Is the sum of convolutions of $L^1$ functions also a convolution?

Question

For $f,g\in L^1(\mathbb{R}^d)$, their convolution is defined as $(f*g)(x)=\displaystyle\int_{\mathbb{R}^d}f(y)g(x-y){\rm d}y$, and it is standard that $f*g\in L^1(\mathbb{R}^d)$, so $*$ is an operator $L^1(\mathbb{R}^d)\times L^1(\mathbb{R}^d)\to L^1(\mathbb{R}^d)$. It would be interesting to know some basic properties of the range of convolution, but it seems even not trivial to determine if this set is closed under addition: for $f_1,f_2,g_1,g_2\in L^1(\mathbb{R}^d)$, must there exist $f,g\in L^1(\mathbb{R}^d)$ such that $$f_1*g_1+f_2*g_2 = f*g?$$ I think the tool of Fourier transform may be useful, but it is known that $\mathcal{F}:L^1(\mathbb{R}^d)\to C_0(\mathbb{R}^d)$ is not surjective, and we don't have a characterization of the range of Fourier transform.
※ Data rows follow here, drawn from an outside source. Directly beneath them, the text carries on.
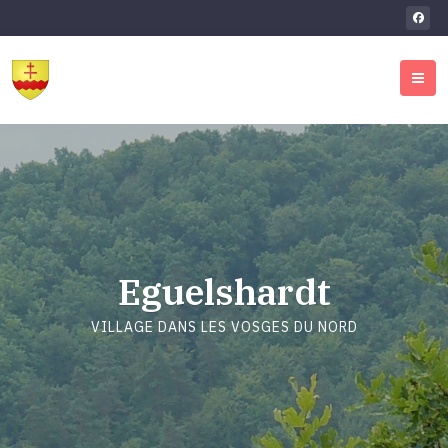
Eguelshardt
VILLAGE DANS LES VOSGES DU NORD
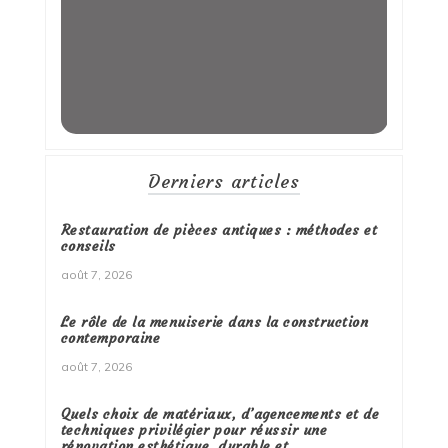
Derniers articles
Restauration de pièces antiques : méthodes et
conseils
août 7, 2026
Le rôle de la menuiserie dans la construction
contemporaine
août 7, 2026
Quels choix de matériaux, d’agencements et de
techniques privilégier pour réussir une
rénovation esthétique, durable et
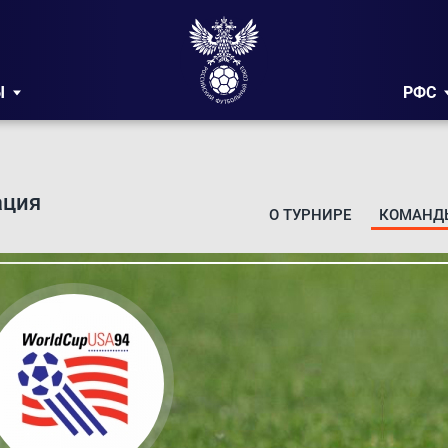
Ы
РФС
ация
О ТУРНИРЕ
КОМАНД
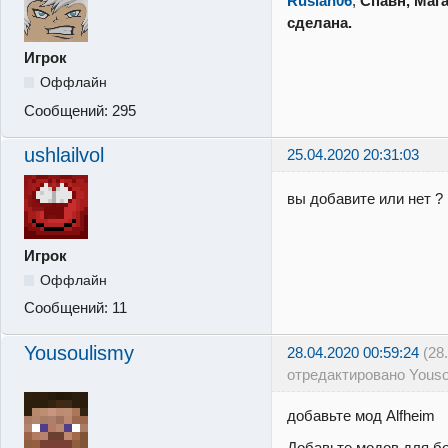
Ruslan06
,
Cпавн, Мага
сделана.
Игрок
Оффлайн
Сообщений:
295
ushlailvol
25.04.2020 20:31:03
вы добавите или нет ? 
Игрок
Оффлайн
Сообщений:
11
Yousoulismy
28.04.2020 00:59:24
(28
отредактировано Youso
добавьте мод Alfheim
Добавьте модов для б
So could there be anything to say about the range of convolution of $L^1$ functions?

Answer 1

In fact, $$ L^1(\Bbb{R^d}) \ast L^1(\Bbb{R^d}) = L^1(\Bbb{R^d}), $$ which is thus in particular a vector space.

This follows from the Cohen-Hewitt factorization theorem. See here and here for details.